Hoy existen directorios completos tomando decisiones de IA sin entender conceptos mínimos de automatización inteligente, tokenización, modelos predictivos, agentes autónomos, gobernanza de datos o infraestructura computacional. Y eso genera un vacío extremadamente peligroso: la empresa intenta avanzar hacia el futuro con líderes que todavía operan mentalmente en el pasado.

El problema es que, si el directorio no entiende la IA, nunca logrará permear una visión real dentro de la organización. Y si esa visión no baja desde arriba, la empresa entra en un estado de simulación tecnológica: se habla de IA en eventos, en reuniones y en LinkedIn, pero internamente nada cambia.

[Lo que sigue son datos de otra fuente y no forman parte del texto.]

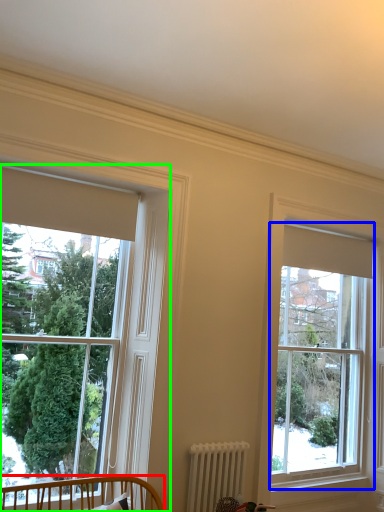 Question: Based on their relative distances, which object is nearer to furniture (highlighted by a red box)? Choose from window (highlighted by a blue box) and window (highlighted by a green box).

Choices:
 (A) window
 (B) window

Answer: (B) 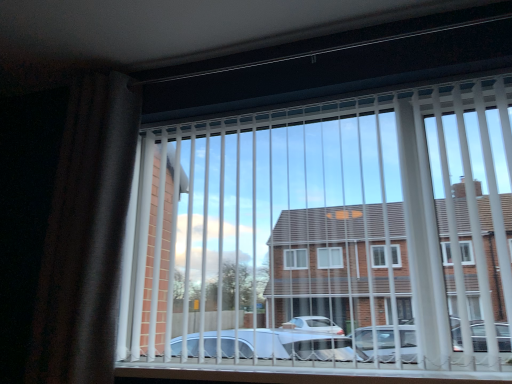 Question: From the image's perspective, is dark fabric curtain at left on white plastic blinds at center?

Choices:
 (A) yes
 (B) no

Answer: (A)

Question: Is dark fabric curtain at left beside white plastic blinds at center?

Choices:
 (A) yes
 (B) no

Answer: (B)

Question: Considering the relative sizes of dark fabric curtain at left and white plastic blinds at center in the image provided, is dark fabric curtain at left taller than white plastic blinds at center?

Choices:
 (A) no
 (B) yes

Answer: (B)

Question: Can you confirm if dark fabric curtain at left is positioned to the left of white plastic blinds at center?

Choices:
 (A) yes
 (B) no

Answer: (A)

Question: From a real-world perspective, is dark fabric curtain at left on top of white plastic blinds at center?

Choices:
 (A) no
 (B) yes

Answer: (B)

Question: Is dark fabric curtain at left further to the viewer compared to white plastic blinds at center?

Choices:
 (A) yes
 (B) no

Answer: (A)

Question: Can you confirm if white plastic blinds at center is wider than dark fabric curtain at left?

Choices:
 (A) yes
 (B) no

Answer: (B)

Question: Is white plastic blinds at center taller than dark fabric curtain at left?

Choices:
 (A) yes
 (B) no

Answer: (B)

Question: Does white plastic blinds at center have a lesser width compared to dark fabric curtain at left?

Choices:
 (A) no
 (B) yes

Answer: (B)

Question: From a real-world perspective, does white plastic blinds at center sit lower than dark fabric curtain at left?

Choices:
 (A) no
 (B) yes

Answer: (B)

Question: Is the position of white plastic blinds at center less distant than that of dark fabric curtain at left?

Choices:
 (A) no
 (B) yes

Answer: (B)

Question: Could you tell me if white plastic blinds at center is facing dark fabric curtain at left?

Choices:
 (A) no
 (B) yes

Answer: (A)

Question: Looking at the image, does white plastic blinds at center seem bigger or smaller compared to dark fabric curtain at left?

Choices:
 (A) small
 (B) big

Answer: (B) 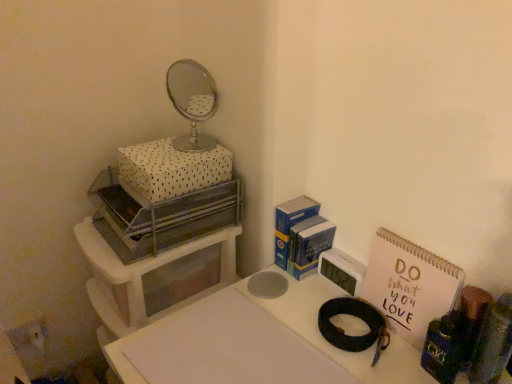 Where is `free location above white dotted fabric box at upper left (from a real-world perspective)`? free location above white dotted fabric box at upper left (from a real-world perspective) is located at coordinates (170, 147). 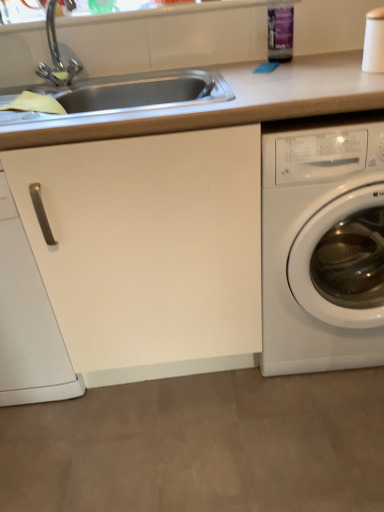 Measure the distance between point (4, 284) and camera.

Point (4, 284) and camera are 3.82 feet apart from each other.

Where is `smooth beige countertop at center`? smooth beige countertop at center is located at coordinates (150, 250).

Measure the distance between smooth beige countertop at center and camera.

The depth of smooth beige countertop at center is 36.14 inches.

Identify the location of white glossy washing machine at right. Image resolution: width=384 pixels, height=512 pixels. (323, 249).

From a real-world perspective, who is located lower, smooth beige countertop at center or white matte cabinet handle at left?

white matte cabinet handle at left.

Is smooth beige countertop at center in front of or behind white matte cabinet handle at left in the image?

In the image, smooth beige countertop at center appears in front of white matte cabinet handle at left.

Is smooth beige countertop at center inside or outside of white matte cabinet handle at left?

smooth beige countertop at center is located beyond the bounds of white matte cabinet handle at left.

Is smooth beige countertop at center wider or thinner than white matte cabinet handle at left?

Considering their sizes, smooth beige countertop at center looks broader than white matte cabinet handle at left.

How different are the orientations of white glossy washing machine at right and smooth beige countertop at center in degrees?

They differ by 0.477 degrees in their facing directions.

Is white glossy washing machine at right facing away from smooth beige countertop at center?

Yes, white glossy washing machine at right's orientation is away from smooth beige countertop at center.

From the image's perspective, which one is positioned lower, white glossy washing machine at right or smooth beige countertop at center?

From the image's view, smooth beige countertop at center is below.

Based on the photo, visually, is white glossy washing machine at right positioned to the left or to the right of smooth beige countertop at center?

From the image, it's evident that white glossy washing machine at right is to the right of smooth beige countertop at center.

Is smooth beige countertop at center not within white glossy washing machine at right?

Actually, smooth beige countertop at center is at least partially inside white glossy washing machine at right.

Is smooth beige countertop at center turned away from white glossy washing machine at right?

Yes, smooth beige countertop at center's orientation is away from white glossy washing machine at right.

From the image's perspective, which one is positioned lower, smooth beige countertop at center or white glossy washing machine at right?

smooth beige countertop at center is shown below in the image.

Which object is thinner, smooth beige countertop at center or white glossy washing machine at right?

With smaller width is smooth beige countertop at center.

Can you tell me how much white glossy washing machine at right and white matte cabinet handle at left differ in facing direction?

The facing directions of white glossy washing machine at right and white matte cabinet handle at left are 0.477 degrees apart.

Would you say white matte cabinet handle at left is part of white glossy washing machine at right's contents?

No, white matte cabinet handle at left is not inside white glossy washing machine at right.

From the image's perspective, is white glossy washing machine at right located beneath white matte cabinet handle at left?

Actually, white glossy washing machine at right appears above white matte cabinet handle at left in the image.

Can you confirm if white glossy washing machine at right is shorter than white matte cabinet handle at left?

Yes, white glossy washing machine at right is shorter than white matte cabinet handle at left.

Is the surface of white matte cabinet handle at left in direct contact with smooth beige countertop at center?

white matte cabinet handle at left and smooth beige countertop at center are not in contact.

Is white matte cabinet handle at left facing away from smooth beige countertop at center?

Yes.

From a real-world perspective, who is located lower, white matte cabinet handle at left or smooth beige countertop at center?

white matte cabinet handle at left.

Is white matte cabinet handle at left situated inside white glossy washing machine at right or outside?

white matte cabinet handle at left cannot be found inside white glossy washing machine at right.

Which of these two, white matte cabinet handle at left or white glossy washing machine at right, is bigger?

white glossy washing machine at right.

From the picture: From the image's perspective, who appears lower, white matte cabinet handle at left or white glossy washing machine at right?

From the image's view, white matte cabinet handle at left is below.

The image size is (384, 512). What are the coordinates of `dish washer below the smooth beige countertop at center (from a real-world perspective)` in the screenshot? It's located at (28, 322).

In the image, there is a white glossy washing machine at right. Find the location of `counter top below it (from the image's perspective)`. counter top below it (from the image's perspective) is located at coordinates [150, 250].

Which object lies further to the anchor point white matte cabinet handle at left, smooth beige countertop at center or white glossy washing machine at right?

white glossy washing machine at right.

Looking at the image, which one is located closer to white matte cabinet handle at left, white glossy washing machine at right or smooth beige countertop at center?

smooth beige countertop at center is positioned closer to the anchor white matte cabinet handle at left.

When comparing their distances from smooth beige countertop at center, does white glossy washing machine at right or white matte cabinet handle at left seem closer?

white glossy washing machine at right is positioned closer to the anchor smooth beige countertop at center.

When comparing their distances from white glossy washing machine at right, does smooth beige countertop at center or white matte cabinet handle at left seem closer?

smooth beige countertop at center is positioned closer to the anchor white glossy washing machine at right.

Looking at the image, which one is located closer to white glossy washing machine at right, white matte cabinet handle at left or smooth beige countertop at center?

Among the two, smooth beige countertop at center is located nearer to white glossy washing machine at right.

Based on the photo, looking at the image, which one is located closer to smooth beige countertop at center, white matte cabinet handle at left or white glossy washing machine at right?

white glossy washing machine at right is closer to smooth beige countertop at center.

The image size is (384, 512). Find the location of `counter top situated between white matte cabinet handle at left and white glossy washing machine at right from left to right`. counter top situated between white matte cabinet handle at left and white glossy washing machine at right from left to right is located at coordinates (150, 250).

Lo peor es que muchos ejecutivos intermedios están más focalizados en proteger estructuras antiguas que de evolucionarlas. Porque saben que la inteligencia artificial no solo automatiza tareas, sino que también deja en evidencia ineficiencias históricas, cargos innecesarios y modelos operacionales obsoletos. Por eso tantas implementaciones fracasan, porque culturalmente nadie dentro de la empresa quiere cambiar de verdad.

Hoy existe una obsesión corporativa por verse innovador, donde la inteligencia artificial se transformó en el nuevo PowerPoint empresarial. Muchos hablan de ella. Muy pocos la entienden y los menos saben liderarla.

Pero implementar IA sin liderazgo estratégico es incluso más peligroso que no implementarla. Porque una mala implementación puede generar pérdidas millonarias, dependencia tecnológica, errores automatizados, filtraciones de datos y decisiones críticas tomadas por sistemas que nadie comprende realmente.

El verdadero problema es la falta de visión, preparación y valentía para transformar las organizaciones desde adentro. La clave: las empresas que no entiendan esto a tiempo no van a desaparecer porque otra empresa las destruya. Van a desaparecer porque nunca entendieron el cambio que tenían frente a sus ojos.